Right. And again, as I mentioned earlier, it can be as simple or as elaborate. We talked about developing a routine earlier. So what we're going to do now is avoiding repeating any prior mistakes. You have to understand how you got into debt in the first place and detail onto that. You make a plan to to resist the temptation to overspend.

Treat yourself once in a while when you're making progress. Rewards yourself. Go to Starbucks, have a long day. But don't get to the point where it becomes a habit again, because otherwise you're going to be falling right back into that same cycle all over again. And then what's a really good thing that we can do? Are there ways to teach next generation?

Is that a good way to help keep them from getting underwater when they first, you know, strike out on their own? Well, that's very important, and I'm glad you brought that up. It is never too early to teach your children financial literacy. And a lot of banks now have cards and accounts set up specifically for children with spending limits.

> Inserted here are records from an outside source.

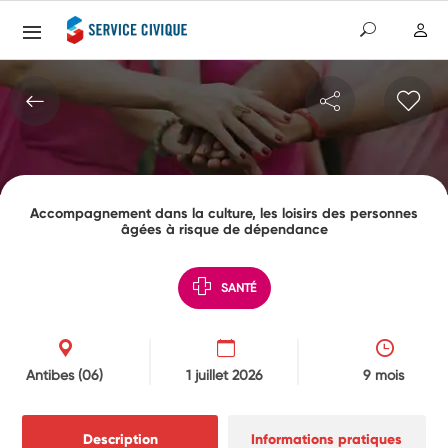
Accompagnement dans la culture, les loisirs des personnes
âgées à risque de dépendance
SANTÉ
Antibes
(06)
1 juillet 2026
9 mois
Description
Informations pratiques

So you teach them about budgeting. You open out or give them a debit card with a $100, $200 limit so they know right away how much they have and if they blow it all in the first day, or whether you gain financial literacy through practice, it's you know, we stand here and talk about and talk about habits through practice that you really understand how to stay out of debt.

It's never too early to start planning to stay out of debt and never too late to try and get out. Right. To make smart choices. Absolutely. Yes.